The textbook contains an example of a tree written in Newick format, which we will reproduce below (with some minor edits to make it work in Jupyter format, you're welcome). Before we start, make sure you've read Section 4.2.1 of the textbook.

In [47]:
##Import the relevant packages
from Bio import Phylo

##Save example as treefile
tree_content = "((A,B),(C,D));"
output_file = "tree.txt"

with open(output_file, "w") as tree_file:
    tree_file.write(tree_content)

##Visualise tree
tree = Phylo.read("tree.txt","newick")
Phylo.draw_ascii(tree)

                                        _____________________________________ A
  _____________________________________|
 |                                     |_____________________________________ B
_|
 |                                      _____________________________________ C
 |_____________________________________|
                                       |_____________________________________ D



**Run the code block. What do you notice about the tree?**

\---------------------------
You can add your answer in this text box.
\---------------------------

This is a great representation of how the sequences are related, but it doesn't include any information on weighting. Weighting is a way of drawing a tree that takes into account how similar two sequences are; this is why two sequences that are close together have short branches and two sequences that are very different have long branches.

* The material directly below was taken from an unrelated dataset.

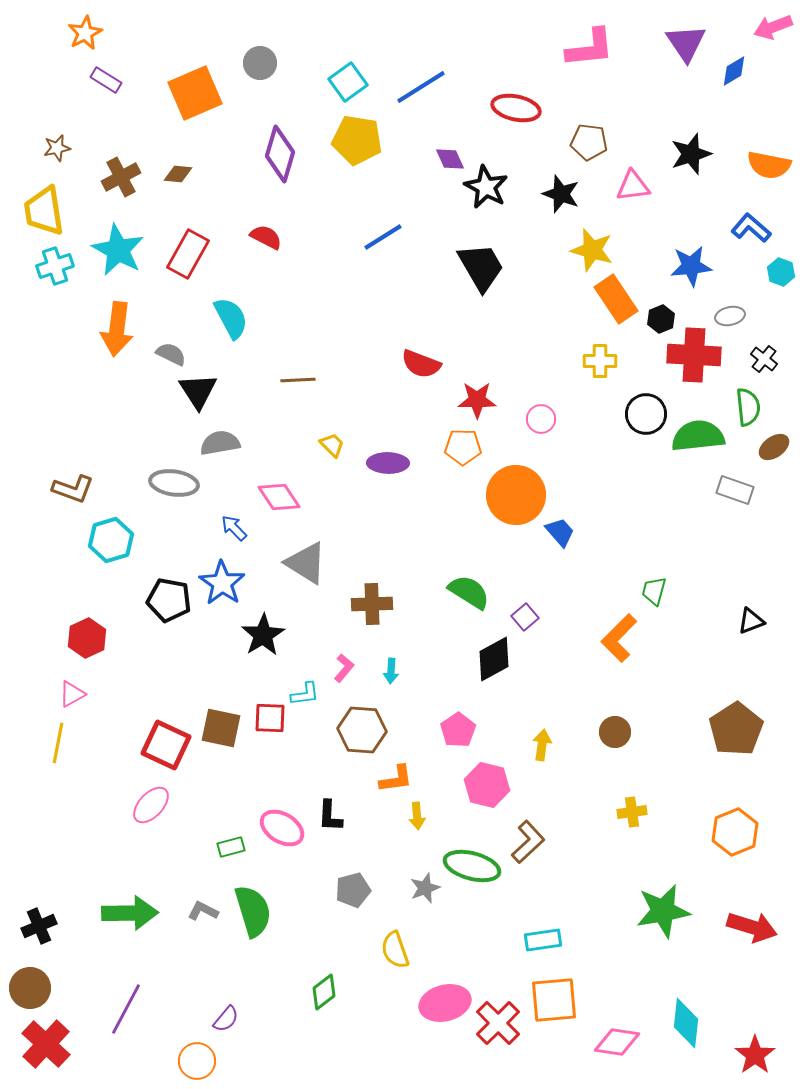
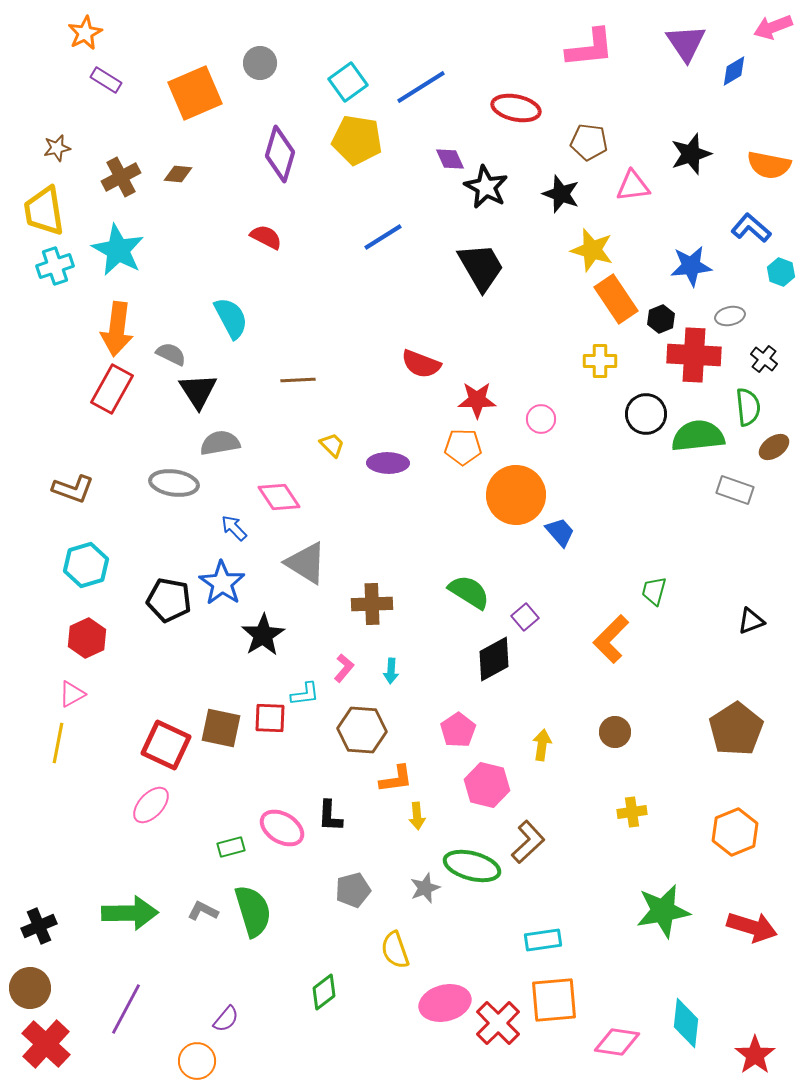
red rectangle at (188, 254): moved 76 px left, 135 px down
cyan hexagon at (111, 540): moved 25 px left, 25 px down
orange L-shape at (619, 638): moved 8 px left, 1 px down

Newick format can also take this information into account.

There is some information on pairwise distance calculation in Section 4.2 of the textbook, but huge plot twist: we have actually ALREADY generated a weighted tree in Newick format! Look up above where you pasted the clustalw.dnd output - is it starting to look familiar? We're going to use the code block below to visualize it.

In [None]:
##Import the relevant packages
from Bio import Phylo

##Save example as treefile
newick_tree_string = "(\n  Sequence_1:0.24459,\n  Sequence_2:0.13636,\n  Sequence_3:0.13636\n);"
output_file = "weighted_tree.txt"

with open(output_file, "w") as tree_file:
    tree_file.write(newick_tree_string)

##Visualise tree
tree = Phylo.read("weighted_tree.txt","newick")
Phylo.draw_ascii(tree)

  __________________________________________________________________ Sequence_1
 |
_|____________________________________ Sequence_2
 |
 |____________________________________ Sequence_3



**What is the name for a node with more than two branches? What type of tree cannot have these nodes? Which sequence has the longest branch, and what does that mean?**

\---------------------------
You can add your answer in this text box.
\---------------------------

To establish branch lengths, you have to have a substitution model of evolution; basically, a set of *assumptions* you are willing to work under about how quickly a given site can be expected to change (these are sort of like a substitution matrix, but they include time as a variable). These are described in a lot more detail than you need to know in Section 4.3.2; the most important thing to remember here is that before we build a tree we have to select a substitution model, and there are programmes available (or integrated into the software you use like IQ-TREE2) that can help you select the best model.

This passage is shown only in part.